The political and ideological interests of Orthodox Jews often coincide with various conservative agendas. I, for one, would love to receive school vouchers. Kashrut, yeshiva tuition, home prices and rents in Jewish communities are expensive, so tea party style tax breaks would be particularly welcome by most people I know. As I live in a community that absorbed Jewish refugees from the Middle East, and have family living in Israel, I have little patience or sympathy for international thugs or coy flotillas, although I realize that international policy is nuanced and that pragmatism often trumps principle.
But we are not ideological twins with any group within the conservative movement. The Martin Grossman saga raised questions as to whether, behind the law-and-order rhetoric of many Orthodox Jews, Judaism really can support the death penalty. It seems to me that a nation with a strong welfare system is probably more in tune with the community values of the Torah than the conservative notion of fend-for-yourself individualism. The halachic marketplace may be capitalistic, but it is also highly regulated by laws relating to interest, competition, permissible profit margins, among many other laws.

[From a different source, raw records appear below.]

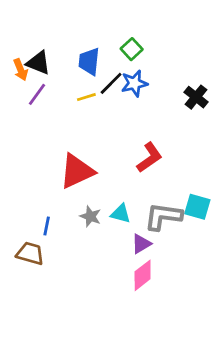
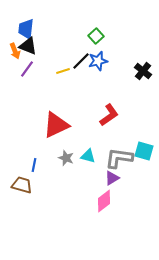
blue trapezoid: (89, 61) -> (26, 29), moved
purple triangle: (141, 244) -> (112, 178), moved

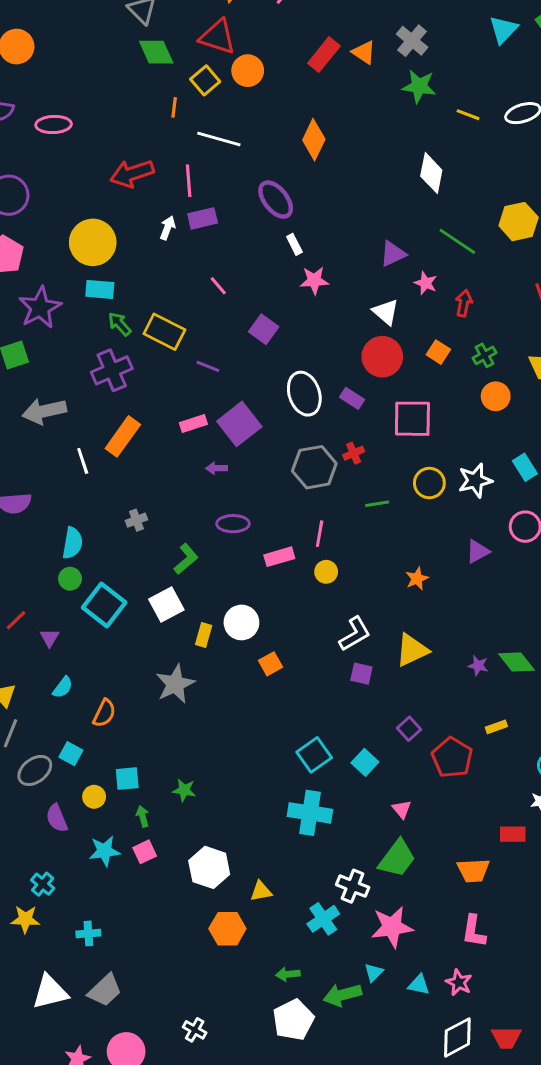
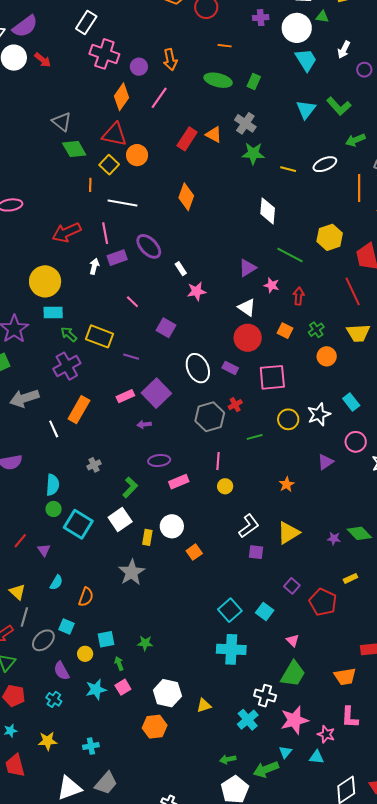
purple ellipse: (276, 200) -> (149, 246), moved
pink rectangle: (279, 557) -> (179, 482), moved
cyan cross: (43, 884) -> (54, 699), moved
orange hexagon: (227, 929) -> (155, 727), moved
pink star: (459, 982) -> (326, 734), moved

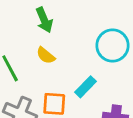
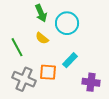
cyan circle: (113, 46) -> (67, 23), moved

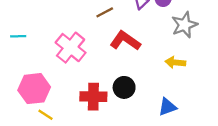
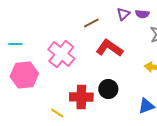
pink hexagon: (34, 89) -> (24, 75), moved
yellow line: (46, 115) -> (57, 113), moved

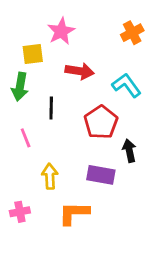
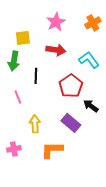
pink star: (61, 31) -> (56, 22), moved
black arrow: (129, 151) -> (91, 106), turned -42
purple rectangle: (101, 175) -> (71, 123), turned 30

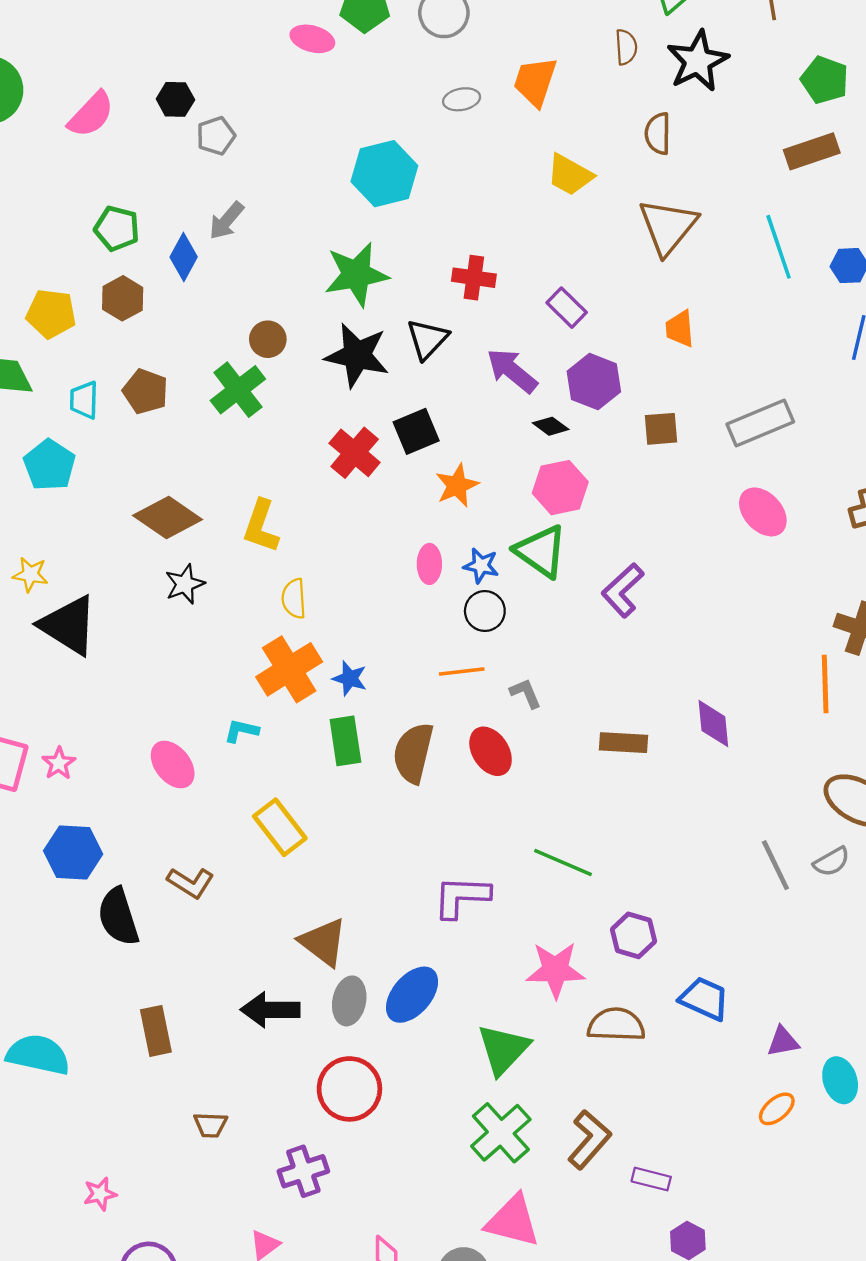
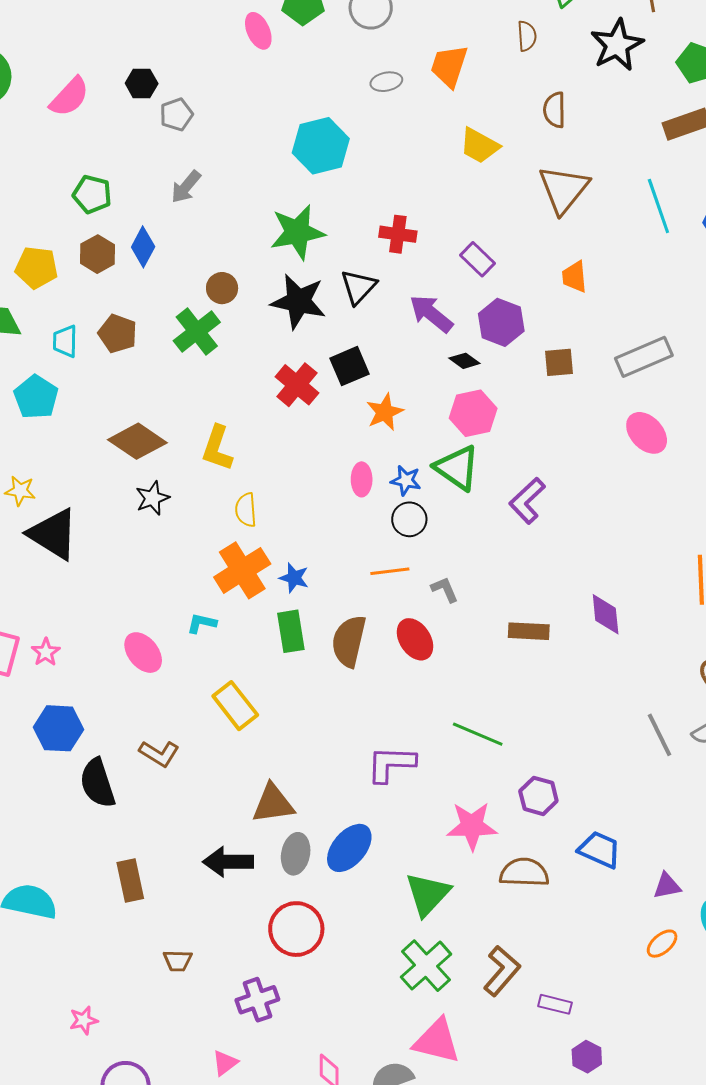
pink ellipse: (312, 39) -> (258, 31), turned 51
black star: (698, 61) -> (617, 45), moved
blue diamond: (184, 257) -> (143, 247), moved
brown triangle: (323, 942) -> (273, 804), turned -45

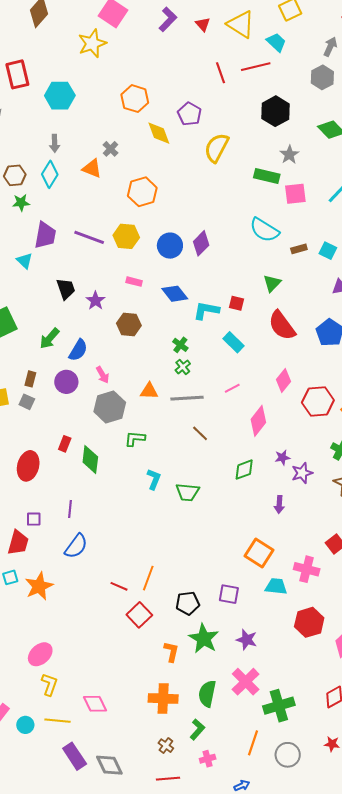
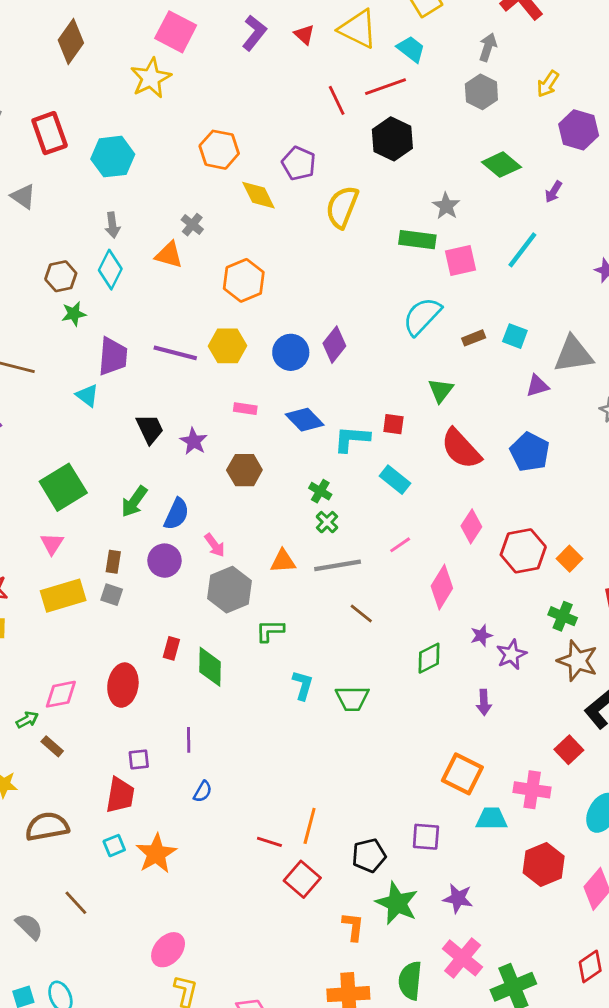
black hexagon: (276, 111) -> (392, 139), moved
cyan semicircle: (264, 230) -> (422, 316), turned 108
blue semicircle: (76, 546) -> (203, 792), size x0.6

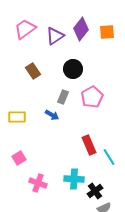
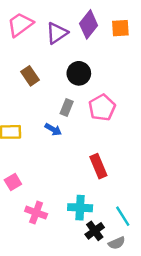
cyan line: (109, 157) -> (123, 216), moved
black cross: (95, 191) -> (95, 231), moved

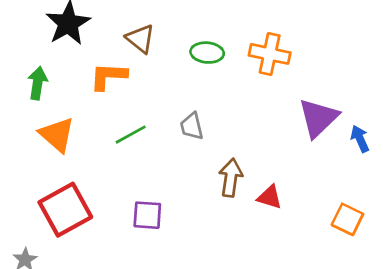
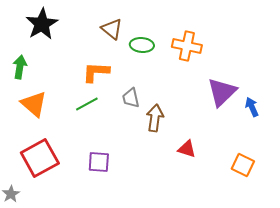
brown triangle: (140, 39) -> (112, 29), moved
orange L-shape: (108, 76) -> (96, 72), moved
brown arrow: (231, 178) -> (155, 118), moved

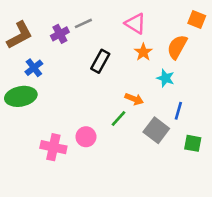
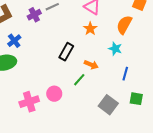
orange star: (143, 52) -> (90, 29), moved
black rectangle: (100, 61) -> (66, 52), moved
gray square: (156, 130) -> (108, 105), moved
pink cross: (53, 147) -> (29, 102), turned -30

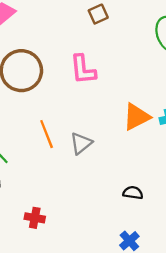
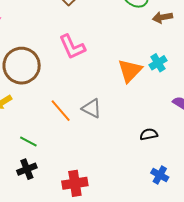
gray triangle: (81, 143) -> (92, 108), turned -35
red cross: (35, 218) -> (75, 183), size x1.4

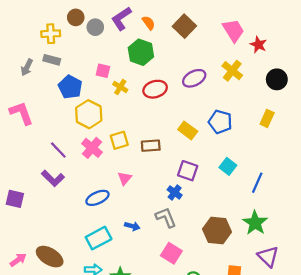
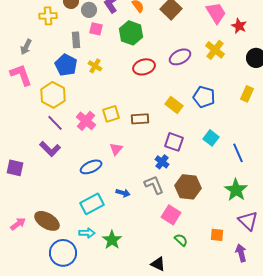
gray rectangle: (52, 60) -> (76, 40), moved, turned 70
pink square: (103, 71) -> (96, 29), moved
yellow cross: (120, 87) -> (95, 66), moved
pink L-shape: (21, 113) -> (21, 75), moved
yellow hexagon: (89, 114) -> (53, 95), moved
blue line: (257, 183) -> (238, 153), turned -48
brown hexagon: (217, 230) -> (188, 187), moved
pink square: (171, 253) -> (171, 215), moved

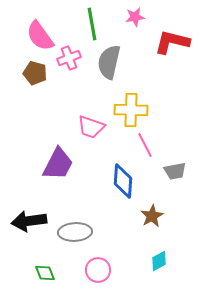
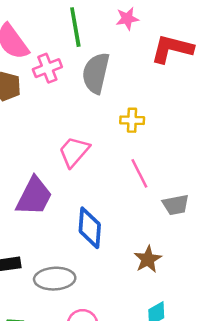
yellow cross: (131, 110) -> (132, 120), moved, size x0.6
pink trapezoid: (91, 127) -> (74, 152), turned 112
blue diamond: (123, 181) -> (90, 228), moved

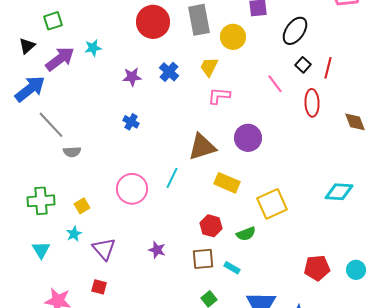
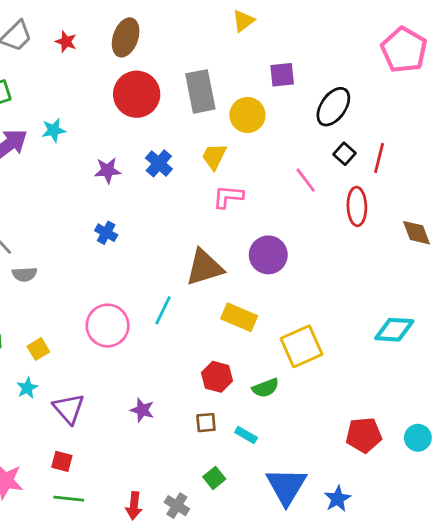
brown square: (203, 259) -> (206, 423), size x0.7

This ideological disparity is one reason why we should be wary of aligning ourselves too closely with any conservative group, even if we do indeed support specific candidates or policies. But beyond the mere ideological disparity, there’s a particular danger in aligning ourselves with a movement that may turn out to be a political dead end, especially if the alliance is premised on political expediency rather than a commitment to sharing core values. If (and when) the movement loses momentum, our political activism may stall with it. Worse, if (and when) the movement is discredited for lacking a coherent policy, for supporting candidates who are populist, but politically obtuse and/or narrow minded bigots, we risk becoming discredited ourselves. Our own political voice will be lost when it counts.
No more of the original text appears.